DOM QUIXOTE DE LA MANCHA E OS BRASILEIROS



 Vera Chvatal


O que tem de comum entre Dom Quixote de La Mancha e os brasileiros? Dom Quixote, o “cavaleiro da triste figura”  foi - na imortal obra de Cervantes - um romântico e sonhador fidalgo que acreditava ter que sair pelo mundo acompanhado de seu fiel escudeiro Sancho Pança e do esquálido cavalo Rocinante, lutando contra monstros imaginários, invisíveis e salvando donzelas desamparadas, em perigo.

Nós brasileiros temos um pouco desse personagem fictício. Os monstros com os quais temos que lutar são, de certa forma, também invisíveis, mas não imaginários. Enquanto os monstros de Dom Quixote eram moinhos que, com suas pás girando ao vento, transformavam-se em criaturas maléficas e perigosas na torturada imaginação do fidalgo, os nossos monstros com seus  pomposos nomes de “corrupção”, “impunidade” e “omissão” também possuem tentáculos invisíveis e perigosíssimos que atacam o desenvolvimento saudável do país e impedem o bem-estar de sua população.

Um crítico da obra de Cervantes disse que ela foi estruturada em duas partes, deixando na primeira parte a sensaçåo de liberdade máxima, enquanto que na segunda parte a sensação é de asfixia e de encerramento em estreitos limites. Na primeira parte reina a ironia,  como uma amarga expressão da impossibilidade de dar realidade a um ideal. E na segunda parte, o que se percebe é muito mais a confrontação do reino da imaginação com o mundo da realidade.

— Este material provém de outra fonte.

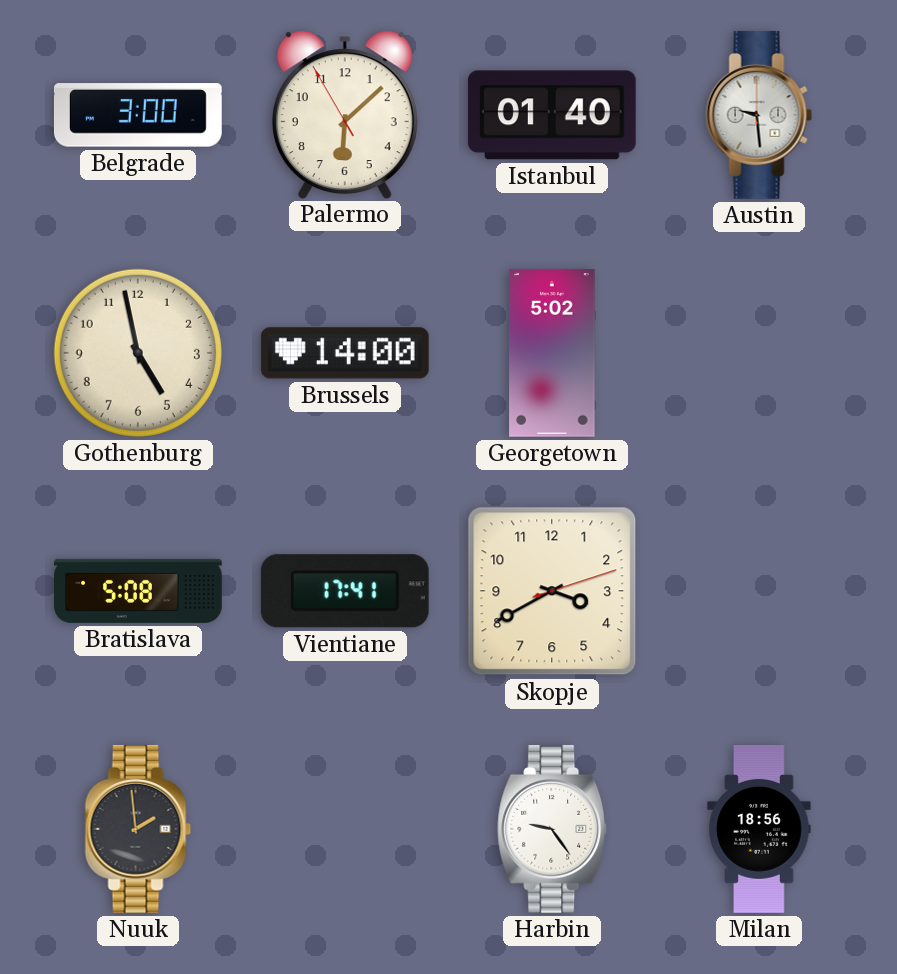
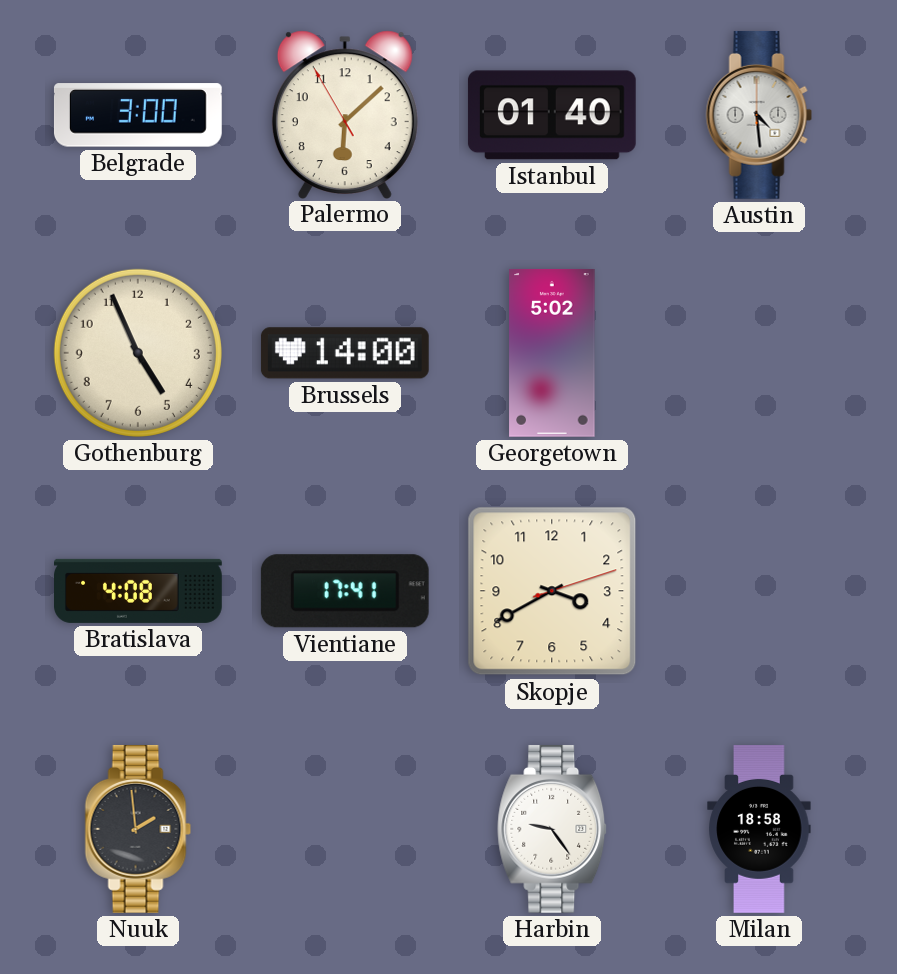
Austin: 9:29 -> 4:29
Gothenburg: 4:58 -> 4:56
Bratislava: 5:08 -> 4:08
Milan: 18:56 -> 18:58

Segundo Cervantes, sua obra representa “a ordem desdordenada”, permitindo-lhe dar relevo aos contrastes através da deslocação do patético para o burlesco. Dessa forma o conflito nasce do confronto entre o passado e o presente, o ideal e o real, e o ideal e o social...

Pois não é esse o atual retrato da realidade política do nosso país? Todos os dias lendo os jornais, acessando a internet ou assistindo à TV o que vemos é uma sucessão burlesca de corrupção e corrúptos degladiando-se para escapar impunes de suas responsabilidades, omitindo-se em enfrentar a realidade do que seus atos obscuros, egoístas e ganaciosos provocam no pais e na população que os elegeu para representá-los.

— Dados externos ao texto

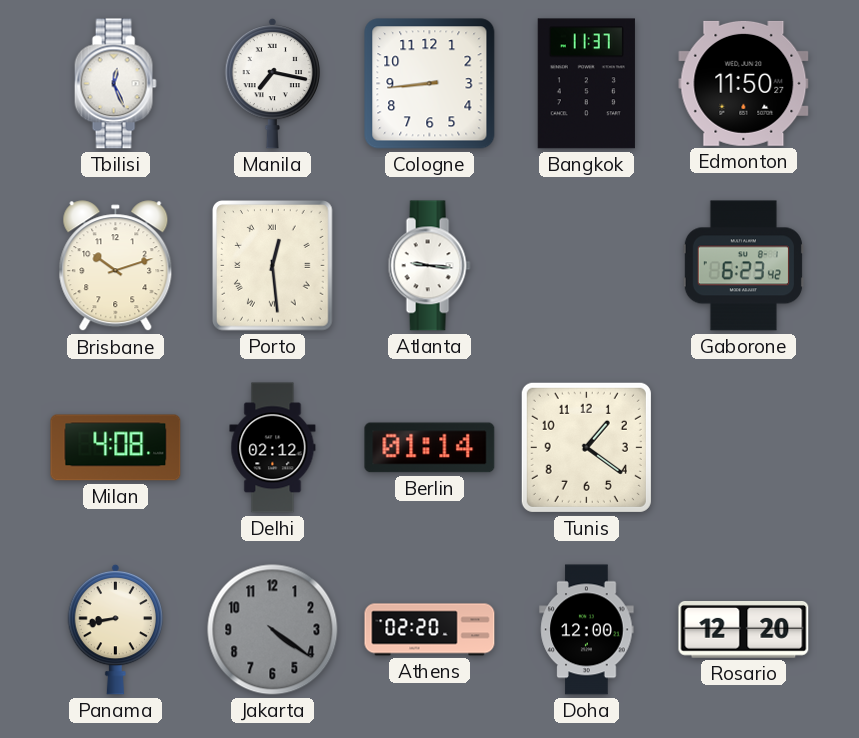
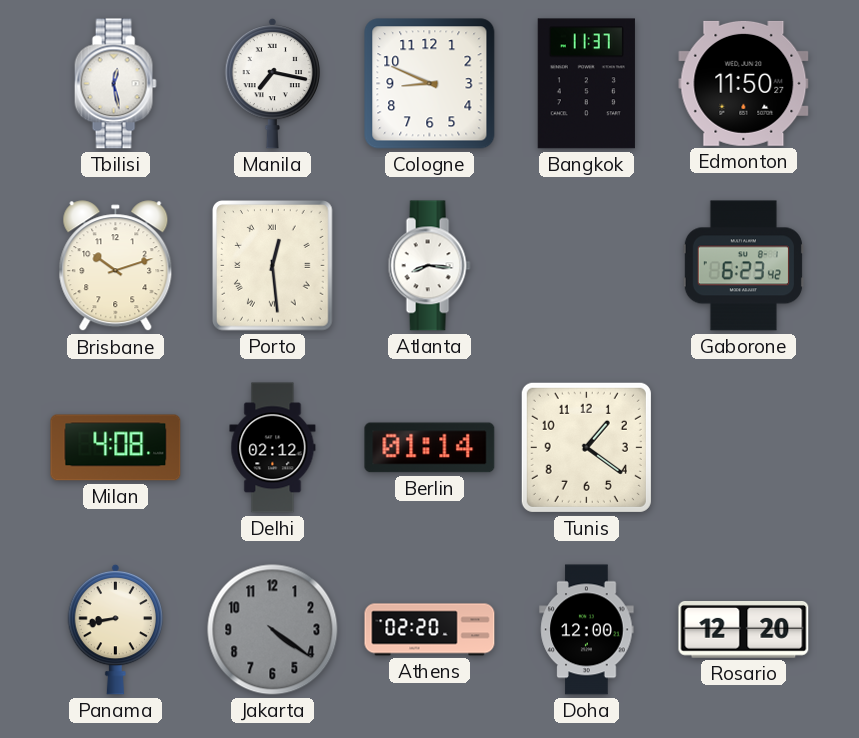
Tbilisi: 12:26 -> 12:28
Cologne: 8:44 -> 8:49
Atlanta: 9:16 -> 8:16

Campinas é um retrato vivo disso! O que se vê são impostos altíssimos sendo cobrados da população em contrapartida às ruas esburacadas com asfalto mal-feito, calçadas inexistentes e perigosas para se caminhar, praças abandonadas e cobertas de mato, níveis de violência altíssimos, segurança zero, cultura inexistente... e por aí vai!

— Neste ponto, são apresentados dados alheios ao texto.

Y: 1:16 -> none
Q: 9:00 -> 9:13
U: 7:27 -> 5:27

No passado já fomos uma cidade considerada aprazível para se viver, com boa qualidade de vida... atualmente registramos um dos mais altos índices de roubos e violência urbana. Já fomos uma cidade onde o ideal era a preservação do verde, onde a água que bebíamos era das melhores do país... hoje o próprio orgão responsável pelo cuidado com a água se vê enlameado pela corrupção daqueles que o administram! Campinas já teve uma rica vida cultural. Ostentou um dos mais belos teatros, o Teatro Municipal Carlos Gomes onde o próprio homenageado se apresentou e que acabou sendo demolido – estúpidamente – pelos mandatários da ocasião. E o que temos agora? Cinemas que viraram teatros e que acabaram fechados ou em ruínas pelo abandono do poder público. E os que ainda funcionam deixam muito a desejar em matéria de conforto e utilização cultural.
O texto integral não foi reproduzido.